Summer 2025 Undergraduate Political Science Courses
Department of Political Science
Summer 2025 Undergraduate Course Descriptions
Maymester (May 12 – 23)
Please keep in mind that ALL Maymester courses are extremely time-intensive; you are signing up for a 3.0 credit course and earning your grade for the course in a two-week period. Please expect to expend your time during Maymester working on your course.
PSC 374 m500 Law and Society
Instructor: Alice Timken
Class #: 72354
Offered: ONLINE ASYNC 05/12/2025 – 05/23/2025, M-F 1:00 pm – 5:00 pm
Course Description: This course looks at how the rules of the game are made and remade through interactions between the state and society. It takes a diachronic view of legal institutions and norms in the making rather than a view of “the” law as a body of synchronic and pre-established norms. Students will learn about the law’s complex role as a constitutive, regulative, and coercive force in public and private spheres. In the process, they will think critically about how law shapes and enables social and individual interactions, how law constructs difference, how law mediates power relationships, how law demarcates communal boundaries, and how the law operates as an instrument of violence, domination, and control in various jurisdictions across Latin America, Africa, the Middle East, South Asia, and the US.
Session I (May 19 – June 27 – no residential classes M 5/26, Th 6/19)
PSC 121 m001 American National Government & Politics
Instructor: Curtis Edmonds
Class #: 70004
Offered: ONLINE SYNC 05/19/2025 – 06/19/2025, M-Th 10:00 am – 11:45 am
Course Description: American political institutions. Basic principles embedded in structure and practices of American government. Practical consequences of this political system for the citizen. Credit is given for PSC 121 or PSC 129, but not both.
PSC 202 m800 Intro to Political Analysis
Instructor: Gunyeop Lee
Class #: 70447
Offered: ONLINE SYNC 05/19/2025 – 06/26/2025, M-Th 12:00 pm – 1:45 pm
Course Description: The purpose of this course, required for political science majors, is to build skills for conducting, interpreting, and presenting political science research.
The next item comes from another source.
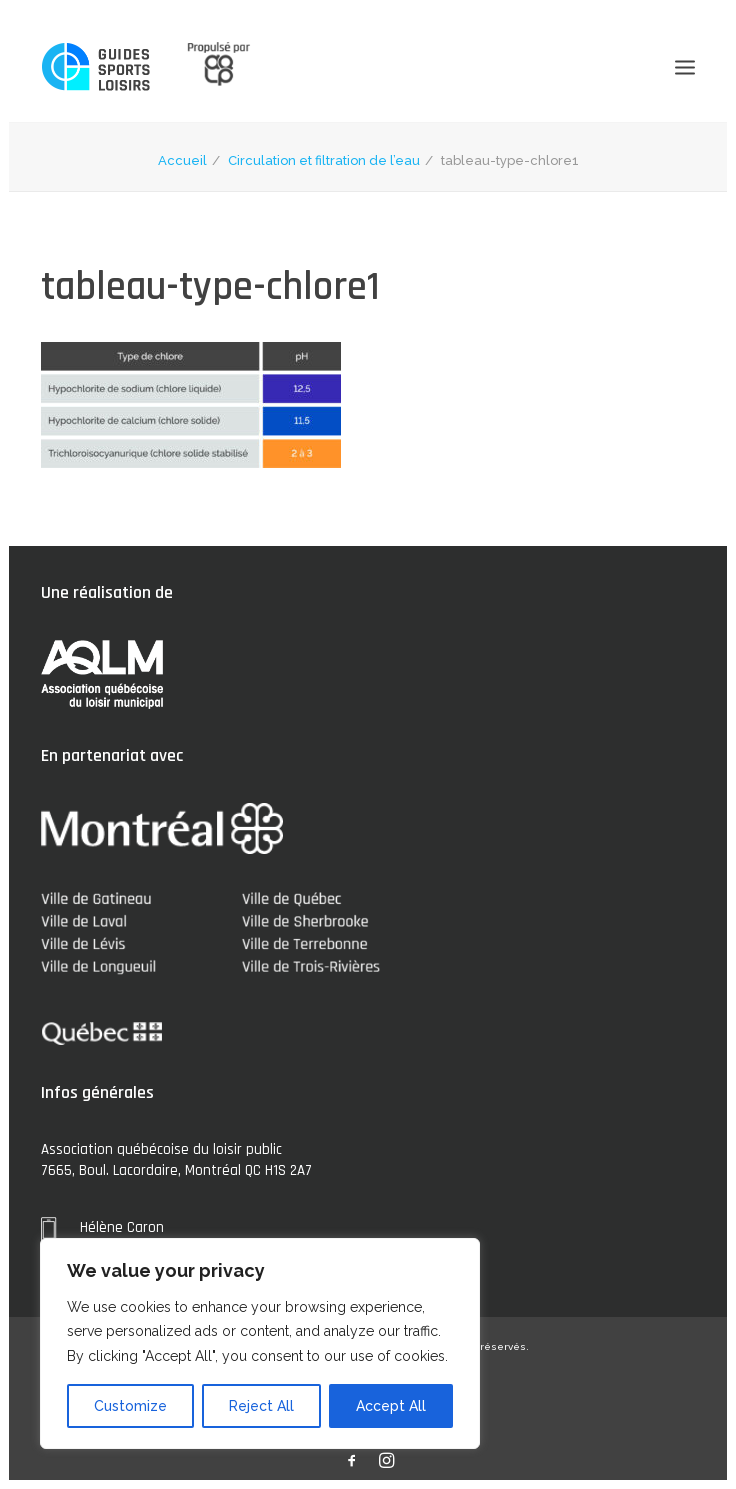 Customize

These skills include: basic research and data collection practices, techniques for measuring political science concepts quantitatively, hypothesis testing, interpretation of statistical evidence, and the presentation of findings in a clear and compelling manner. Tying these components together is a thematic focus on important political science concepts such as democracy, power, or representation.
PSC 355 u800 International Political Economy
Instructor: Daniel McDowell
Class #: 70218
Offered: ONLINE ASYNC 05/19/2025 – 06/27/2025
Course Description: Institutions and politics of international economic relations. Trade, investment, macro-economic policy coordination, economic development, global resource issues, and the causes and consequences of global economic integration.
Session II (June 30 – August 8 – no residential classes F 7/4)
PSC 123 m001 Comparative Government & Politics
Instructor: Aysenur Deger
Class #: 70344
Offered: IN PERSON 6/30/2025 – 8/07/2025, M-Th 2:00 pm – 3:24 pm Eggers 113
Course Description: Comparison of selected governmental institutions, individual and collective political actors, and issues across the industrialized and developing world. Particular attention to dynamics of socioeconomic and political change
PSC 124 m001 International Relations
Instructor: Michael McCall
Class #: 70295
Offered: IN PERSON 6/30/2025 – 8/07/2025, M-Th 10:00 am – 11:45 am HL215
Course Description: Foreign policy, decision making, comparative foreign policy, international transactions, and the international system. Credit is given for PSC 124 or PSC 139, but not both.